El 2 de agosto, un nefasto personaje armado de un combo, vestido con poncho, lluchu y una pluma sobre la cabeza, destruyó la nariz de la estatua de Cristóbal Colón y le pintó el rostro de negro. Ante la protesta de la gente que pasaba, él y sus cómplices fueron apresados por unos minutos, pero ni siquiera llegaron a dependencias policiales. La reparación de la estatua costará 28 mil dólares. En un civilizado país ese dinero saldría del bolsillo de los depredadores, pero en Bolivia los destructores son héroes fugaces.
Ni al navegante genovés ni al escultor Giuseppe Graciosa les hace cosquillas la nariz rota porque ya están muertos. El daño es a la sociedad, ya que el acto vandálico es reivindicado en nombre de la lucha anticolonial en un país donde según el censo de 2012, la gran mayoría de los habitantes no se reconoce como indígena. Esa verdad puede doler a algunos, pero no deja de ser la verdad.
Lo más probable es que el indígena disfrazado no se pasea todos los días con esa pinta ni con el combo en la mano, pero apuesto que usa la lengua del colonizador para expresarse y lleva en el bolsillo un teléfono celular inteligente de origen chino. Tuvo 15 minutos de gloria sintiéndose el líder de una revuelta histórica, y al día siguiente regresó a la mediocridad de su vida cotidiana, a lidiar con sus frustraciones no resueltas, recibiendo unas palmaditas en la espalda de sus amigos que no quieren enemistarse con un tipo tan violento.
Los intentos de transformar el pasado a combazos nunca han tenido otro resultado que la destrucción y la violencia estéril. Son actos que no llevan a nada, de los que no germina nada, ni siquiera una conciencia del colonialismo.
Los talibanes de Afganistán devastaron obras milenarias y saquearon museos que nunca más podrán reponerse. Destruyendo obras de arte solo se consigue escamotear una parte del pasado y por lo tanto del futuro.
Asia está llena de monumentos maravillosos que fueron el legado de antiguas civilizaciones invasoras. Los templos de Indonesia, Tailandia o Camboya, fueron producto de largos periodos coloniales y de imposiciones religiosas milenarias. En India conviven, no siempre en paz, los musulmanes, hinduistas, budistas, jainistas y sijistas cuyas vidas se definen por prácticas religiosas provenientes de antiguas invasiones. En la región de Goa vi templos cristianos que son el legado de imposiciones coloniales más recientes, pero no son objeto de destrucción.
En Turquía visité ejemplos arquitectónicos maravillosos que muestran la superposición colonial, y que hoy se conservan como obras de arte y testigos de la historia.

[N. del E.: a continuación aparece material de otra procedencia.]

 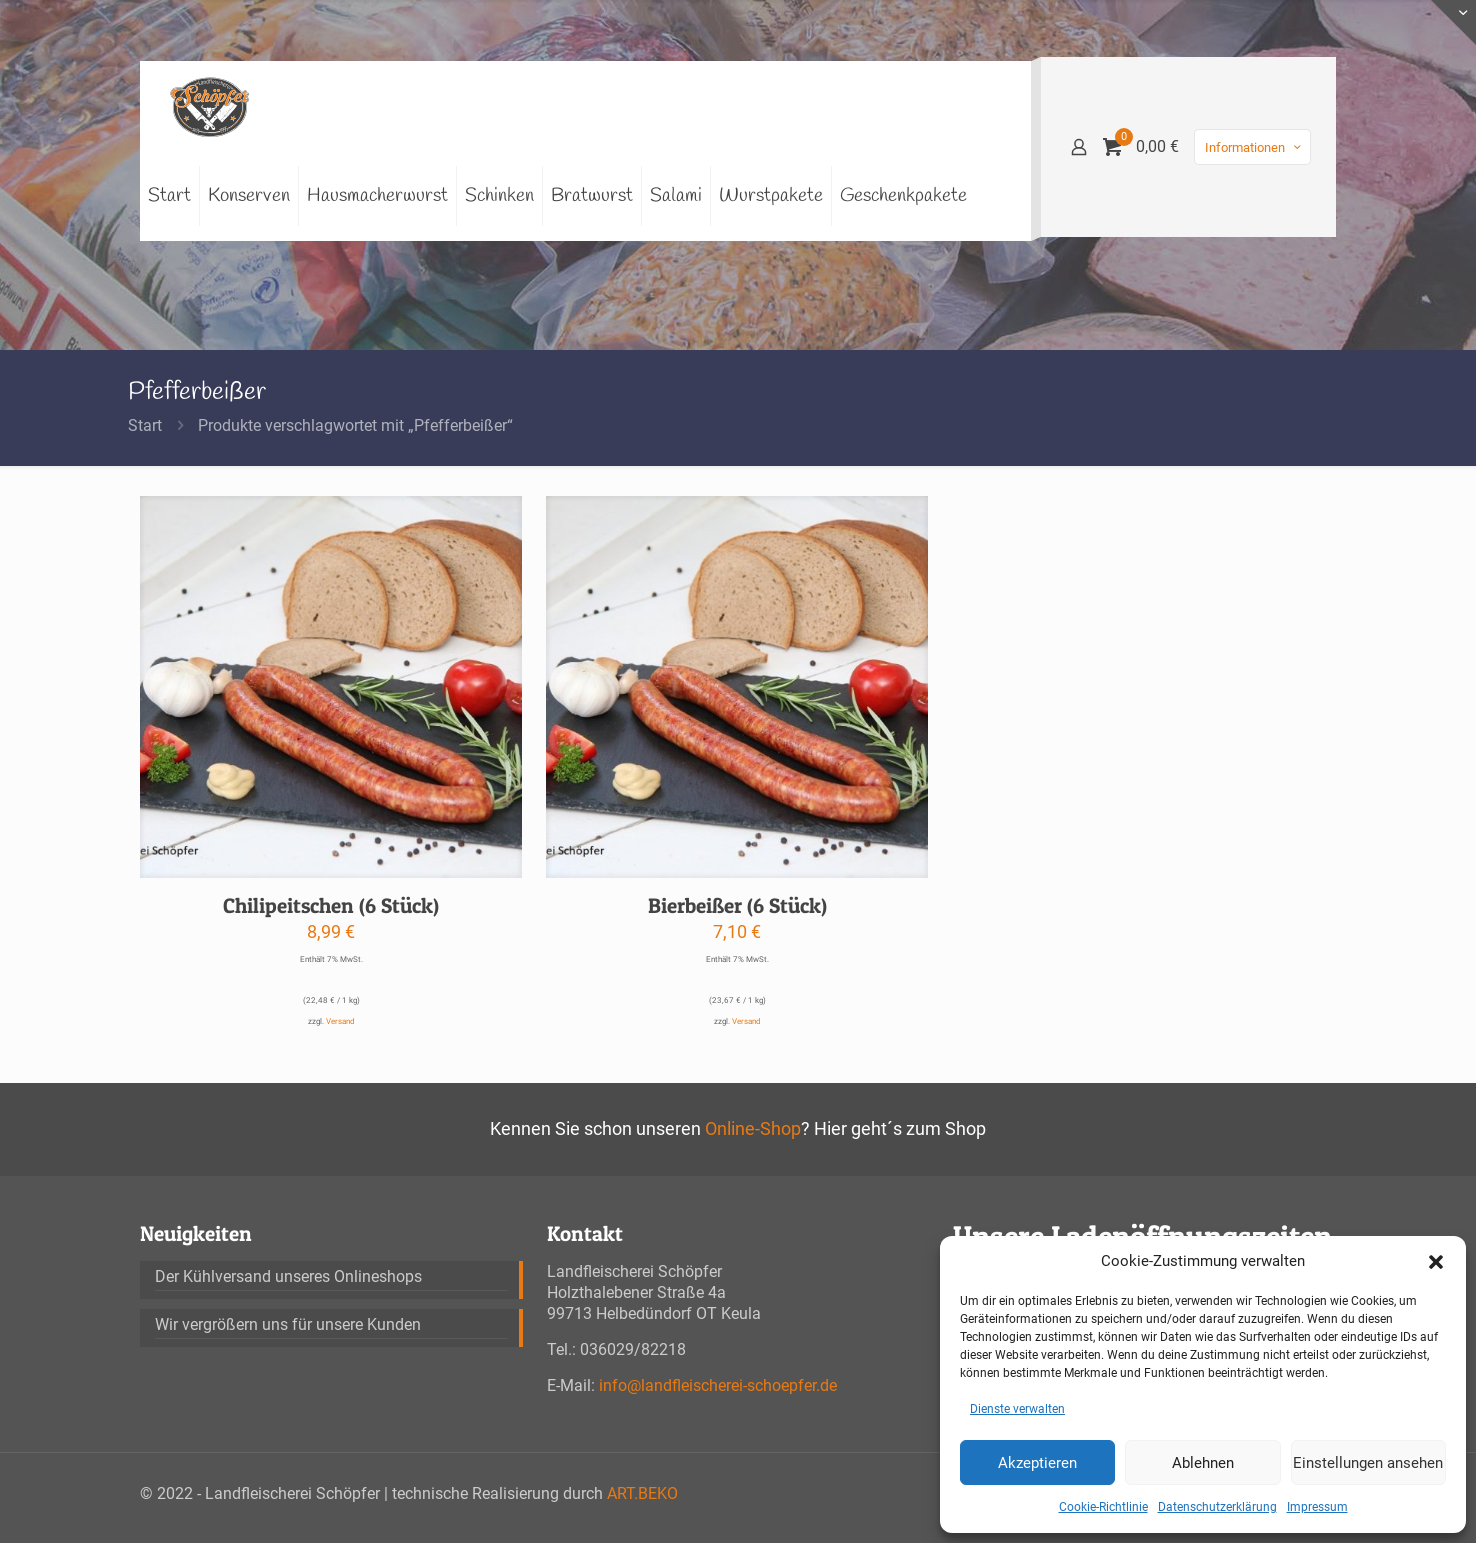 What do you see at coordinates (288, 1324) in the screenshot?
I see `Wir vergrößern uns für unsere Kunden` at bounding box center [288, 1324].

Estambul no sería una ciudad tan hermosa sin esa mezcla cultural.
Los árabes dominaron durante siete siglos la mayor parte de la península ibérica y dejaron edificaciones maravillosas como la Alhambra de Granada o la mezquita de Córdoba, además de centenares de palabras que comienzan con “a” y que se usan todos los días en las lenguas de España. ¿Hay que destruir esos monumentos y eliminar esas palabras?
El imperio incaico extendió militarmente su poderío sobre otras naciones indígenas en el territorio actual que cubre Ecuador y Bolivia. Los incas dominaron por la fuerza y trataron de destruir las formas de organización de otras naciones originarias, hasta imponer su lengua, el quechua (runa simi). ¿Qué hacer contra esa forma de imperialismo autóctono?
Los conquistadores españoles desfiguraron las representaciones de los dioses autóctonos y construyeron iglesias sobre templos nativos. Cusco y Cholula son ejemplos emblemáticos de la imposición colonial sobre santuarios y pirámides de civilizaciones anteriores. ¿Deberían ser destruidas esas iglesias?
La mayor imposición de los procesos coloniales es el idioma, siempre lo ha sido. Si fueran consecuentes, los que dicen luchar contra la herencia colonial, deberían empezar por dejar de hablar el castellano (y también el quechua impuesto por el imperialismo de los incas).
Queda claro que los actos de vandalismo no son sino una expresión de la incapacidad creativa de quienes los cometen. Frente al colonialismo cultural el arte debería ser la respuesta, no la violencia estéril.